Account recovery purgatory isn’t the only user-experience sacrifice Advanced Protection requires. At launch, it only works when you visit Google properties in Chrome. It delays the receipt of attachments and other files by roughly 60 seconds, as it performs a more-rigorous-than-usual scan for malware. And it bans all non-Google apps from accessing your Gmail or Google account, blocking you from exporting your email into any other software like the iOS mail client, Outlook, or Thunderbird.
Hall says all of that means Google needs to communicate clearly to users that Advanced Protection’s security requires a real change in their habits—namely keeping very careful track of two physical slices of silicon—but that its draconian restrictions will reap worthwhile security gains. “If this results in people getting locked out of important accounts all the time, it won’t be used very much,” he warns. “The messaging around this has to be really clear that once you turn it on, it’s a real ‘thou shall not pass.'”

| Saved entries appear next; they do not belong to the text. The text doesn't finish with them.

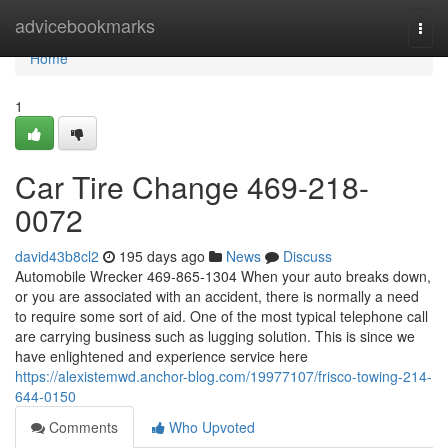
Home
advicebookmarks
Togg
navi
Home
1
Car Tire Change 469-218-
0072
david43b8cl2
195 days ago
News
Discuss
Automobile Wrecker 469-865-1304 When your auto breaks down,
or you are associated with an accident, there is normally a need
to require some sort of aid. One of the most typical telephone call
are carrying business such as lugging solution. This is since we
have enlightened and experience service here
https://alexistemwd.anchor-blog.com/19977107/frisco-towing-214-
644-0150
Comments
Who Upvoted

In exchange for those inconveniences, Advanced Protection would in theory protect against some of the most insidious recent attacks on Gmail. The relatively convincing phishing scheme that hooked John Podesta almost certainly would have failed. And even a more clever scheme, like the Google Docs phishing emails last May that tricked users into installing a third-party application that hijacked their accounts, might be stymied; Advanced Protection’s restrictions on non-Google software’s access to Gmail would have prevented it.
All of that means Advanced Protection offers a powerful new bargain for those who truly need it. Your retired uncle whose hacked account has been sent you spam intermittently for years may find the cure worse than the disease. But if having your email penetrated represents a career or even life-ending event, protecting it is probably worth carrying a couple more keys in your pocket.